#### Work instruction:
Before copying, find the line below that contains "A. van Leeuwenhoekstraat 9 in Venlo."; then return it and all later lines exactly, up to and including the final line, with no pictures.

#### Collected data:
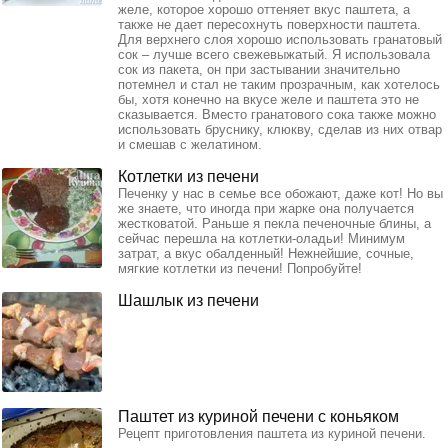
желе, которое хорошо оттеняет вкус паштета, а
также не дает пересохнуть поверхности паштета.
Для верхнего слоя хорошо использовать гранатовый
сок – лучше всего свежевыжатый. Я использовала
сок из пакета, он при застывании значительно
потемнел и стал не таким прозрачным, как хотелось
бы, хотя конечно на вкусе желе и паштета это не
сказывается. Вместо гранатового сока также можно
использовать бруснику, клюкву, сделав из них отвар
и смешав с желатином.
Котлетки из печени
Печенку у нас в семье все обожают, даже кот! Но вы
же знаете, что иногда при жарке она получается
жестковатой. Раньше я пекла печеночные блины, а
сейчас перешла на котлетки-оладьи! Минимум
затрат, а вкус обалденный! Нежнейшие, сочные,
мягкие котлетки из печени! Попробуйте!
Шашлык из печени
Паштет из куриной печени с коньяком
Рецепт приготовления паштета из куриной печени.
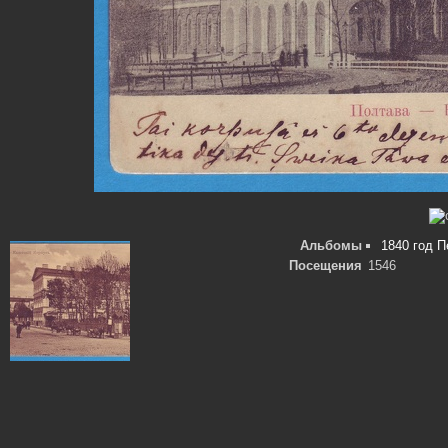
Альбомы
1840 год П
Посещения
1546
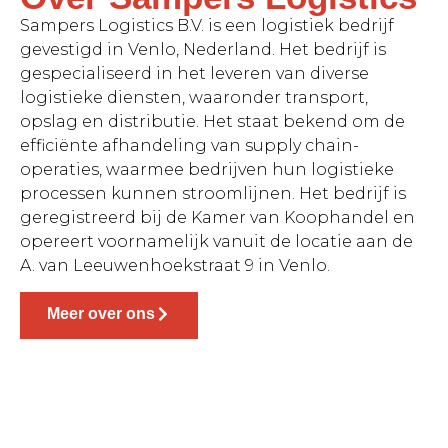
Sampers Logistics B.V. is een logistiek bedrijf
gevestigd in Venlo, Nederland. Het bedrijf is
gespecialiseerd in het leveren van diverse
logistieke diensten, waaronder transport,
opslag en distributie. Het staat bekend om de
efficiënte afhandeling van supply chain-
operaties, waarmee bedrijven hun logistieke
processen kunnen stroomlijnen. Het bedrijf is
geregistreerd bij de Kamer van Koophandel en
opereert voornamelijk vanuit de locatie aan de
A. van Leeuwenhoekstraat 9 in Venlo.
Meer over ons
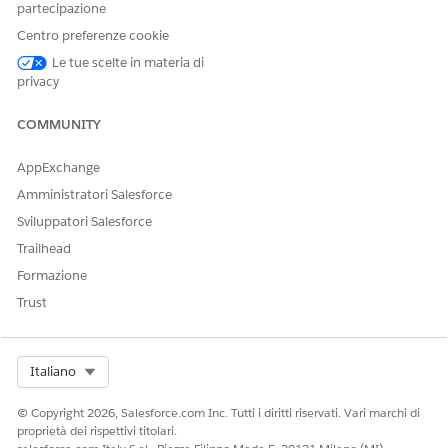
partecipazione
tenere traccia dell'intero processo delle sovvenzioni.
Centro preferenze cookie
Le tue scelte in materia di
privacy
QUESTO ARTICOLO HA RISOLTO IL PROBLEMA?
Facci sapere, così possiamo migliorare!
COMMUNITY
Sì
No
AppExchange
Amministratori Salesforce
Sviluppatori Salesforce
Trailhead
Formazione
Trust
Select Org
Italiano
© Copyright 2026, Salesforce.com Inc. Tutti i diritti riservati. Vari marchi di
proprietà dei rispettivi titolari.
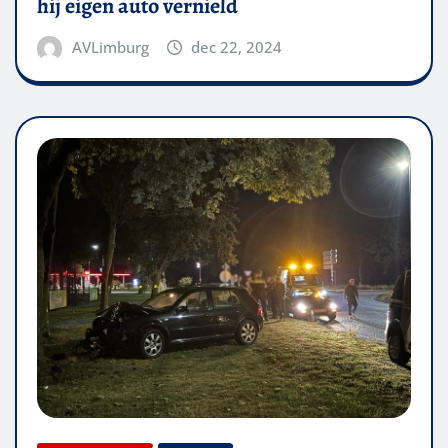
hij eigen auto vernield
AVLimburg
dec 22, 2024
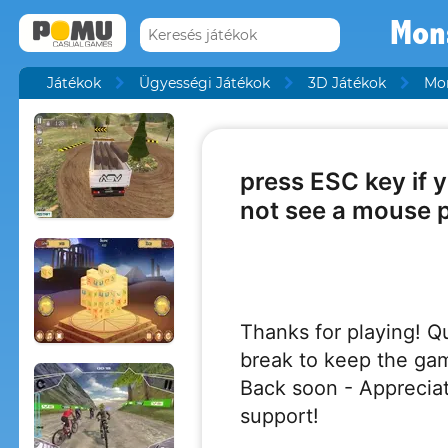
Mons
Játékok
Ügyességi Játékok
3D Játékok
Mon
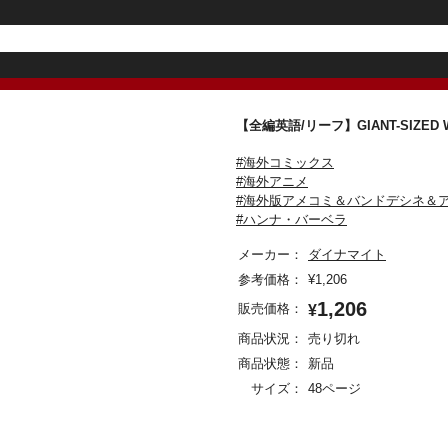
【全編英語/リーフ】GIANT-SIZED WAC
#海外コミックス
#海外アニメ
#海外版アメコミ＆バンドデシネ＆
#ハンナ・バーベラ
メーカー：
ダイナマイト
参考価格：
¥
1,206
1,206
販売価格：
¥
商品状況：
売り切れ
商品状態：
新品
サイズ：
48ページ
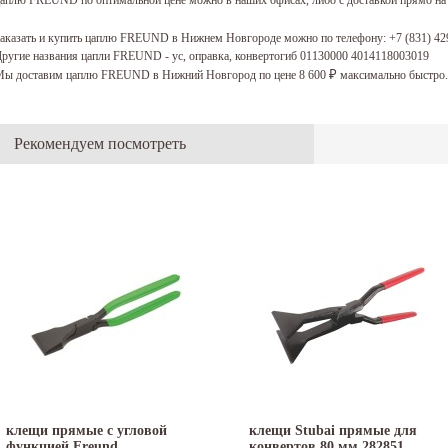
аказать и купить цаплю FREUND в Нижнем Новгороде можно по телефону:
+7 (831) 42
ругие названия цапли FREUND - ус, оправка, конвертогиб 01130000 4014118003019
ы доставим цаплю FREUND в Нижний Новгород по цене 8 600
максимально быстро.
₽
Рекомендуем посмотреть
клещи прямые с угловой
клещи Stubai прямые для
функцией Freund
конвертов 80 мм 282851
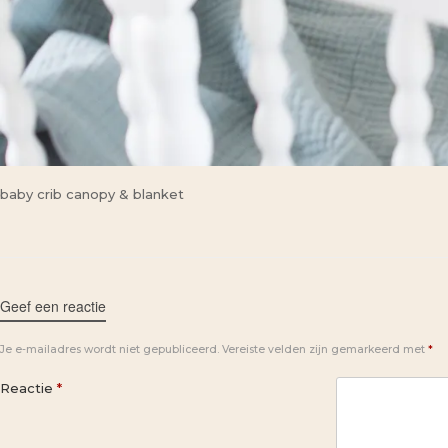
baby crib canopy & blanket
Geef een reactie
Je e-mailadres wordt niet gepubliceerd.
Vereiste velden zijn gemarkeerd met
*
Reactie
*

#### Response to this task:
A. van Leeuwenhoekstraat 9 in Venlo.
Meer over ons
partecipazione
tenere traccia dell'intero processo delle sovvenzioni.
Centro preferenze cookie
Le tue scelte in materia di
privacy
QUESTO ARTICOLO HA RISOLTO IL PROBLEMA?
Facci sapere, così possiamo migliorare!
COMMUNITY
Sì
No
AppExchange
Amministratori Salesforce
Sviluppatori Salesforce
Trailhead
Formazione
Trust
Select Org
Italiano
© Copyright 2026, Salesforce.com Inc. Tutti i diritti riservati. Vari marchi di
proprietà dei rispettivi titolari.
hij eigen auto vernield
AVLimburg
dec 22, 2024
Mons
Játékok
Ügyességi Játékok
3D Játékok
Mon
【全編英語/リーフ】GIANT-SIZED WAC
#海外コミックス
#海外アニメ
#海外版アメコミ＆バンドデシネ＆
#ハンナ・バーベラ
メーカー：
ダイナマイト
参考価格：
¥
1,206
1,206
販売価格：
¥
商品状況：
売り切れ
商品状態：
新品
サイズ：
48ページ
аказать и купить цаплю FREUND в Нижнем Новгороде можно по телефону:
+7 (831) 42
ругие названия цапли FREUND - ус, оправка, конвертогиб 01130000 4014118003019
ы доставим цаплю FREUND в Нижний Новгород по цене 8 600
максимально быстро.
₽
Рекомендуем посмотреть
клещи прямые с угловой
клещи Stubai прямые для
функцией Freund
конвертов 80 мм 282851
baby crib canopy & blanket
Geef een reactie
Je e-mailadres wordt niet gepubliceerd.
Vereiste velden zijn gemarkeerd met
*
Reactie
*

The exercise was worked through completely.